NeuRN: Neuro-inspired Domain Generalization for Image Classification
Hamd Jalil, Ahmed Qazi, Asim Iqbal

TL;DR
This paper introduces NeuRN, a neuro-inspired normalization layer for deep learning models that improves cross-domain image classification by drawing inspiration from mammalian visual cortex neurons.
Contribution
The paper proposes NeuRN, a novel neuro-inspired layer, and a method using Needleman-Wunsch for architecture similarity, advancing domain generalization in image classification.
Findings
NeuRN improves cross-domain classification accuracy.
NeuRN outperforms baseline models in experiments.
The Needleman-Wunsch based architecture similarity method effectively shortlists promising models.
Abstract
Domain generalization in image classification is a crucial challenge, with models often failing to generalize well across unseen datasets.

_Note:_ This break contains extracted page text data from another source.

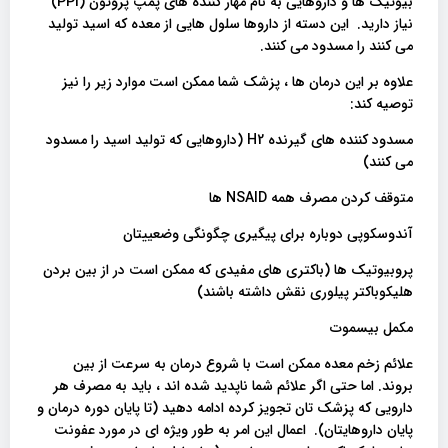
بیوتیک ها و داروهایی به نام مهار کننده های پمپ پروتون (PPI)
نیاز دارید. این دسته از داروها سلول هایی از معده که اسید تولید
می کنند را مسدود می کنند.
علاوه بر این درمان ها ، پزشک شما ممکن است موارد زیر را نیز
توصیه کند:
مسدود کننده های گیرنده H2 (داروهایی که تولید اسید را مسدود
می کنند)
متوقف کردن مصرف همه NSAID ها
آندوسکوپی دوباره برای پیگیری چگونگی وضعییتان
پروبیوتیک ها (باکتری های مفیدی که ممکن است در از بین بردن
هلیکوباکتر پیلوری نقش داشته باشند)
مکمل بیسموت
علائم زخم معده ممکن است با شروع درمان به سرعت از بین
بروند. اما حتی اگر علائم شما ناپدید شده اند ، باید به مصرف هر
دارویی که پزشک تان تجویز کرده ادامه دهید (تا پایان دوره درمان و
پایان داروهایتان). اعمال این امر به طور ویژه ای در مورد عفونت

We address this issue by introducing a neuro-inspired Neural Response Normalization (NeuRN) layer which draws inspiration from neurons in the mammalian visual cortex, which aims to enhance the performance of deep learning architectures on unseen target domains by training deep learning models on a source domain. The performance of these models is considered as a baseline and then compared against models integrated with NeuRN on image classification tasks. We perform experiments across a range of deep learning architectures, including ones derived from Neural Architecture Search and Vision Transformer. Additionally, in order to shortlist models for our experiment from amongst the vast range of deep neural networks available which have shown promising…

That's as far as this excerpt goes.